Seldon Core extends Kubernetes with its own custom resource SeldonDeployment where you can define your runtime inference graph made up of models and other components that Seldon will manage.
A SeldonDeployment is a JSON or YAML file that allows you to define your graph of component images and the resources each of those images will need to run (using a Kubernetes PodTemplateSpec). The parts of a SeldonDeployment are shown below:
A minimal example for a single model, this time in YAML, is shown below:
apiVersion: machinelearning.seldon.io/v1alpha2
kind: SeldonDeployment
metadata:
name: seldon-model
spec:
name: test-deployment
predictors:
- componentSpecs:
- spec:
containers:
- image: seldonio/mock_classifier:1.0
graph:
children: []
endpoint:
type: REST
name: classifier
type: MODEL
name: example
replicas: 1
The key components are:
- A list of Predictors, each with a specification for the number of replicas.
- Each defines a graph and its set of deployments.
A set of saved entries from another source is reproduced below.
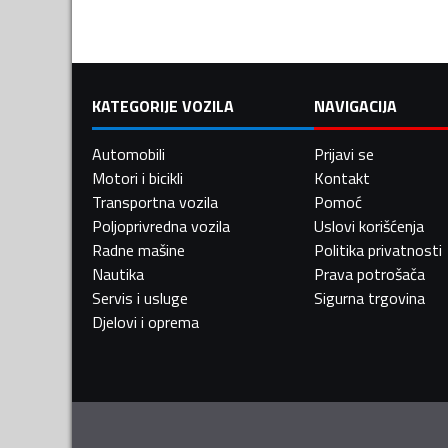
KATEGORIJE VOZILA
NAVIGACIJA
Automobili
Prijavi se
Motori i bicikli
Kontakt
Transportna vozila
Pomoć
Poljoprivredna vozila
Uslovi korišćenja
Radne mašine
Politika privatnosti
Nautika
Prava potrošača
Servis i usluge
Sigurna trgovina
Djelovi i oprema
Multiple predictors is useful when you want to split traffic between a main graph and a canary or for other production rollout scenarios.
- For each predictor a list of componentSpecs. Each componentSpec is a Kubernetes PodTemplateSpec which Seldon will build into a Kubernetes Deployment. Place here the images from your graph and their requirements, e.g. Volumes, ImagePullSecrets, Resources Requests etc.
- A graph specification that describes how your components are joined together.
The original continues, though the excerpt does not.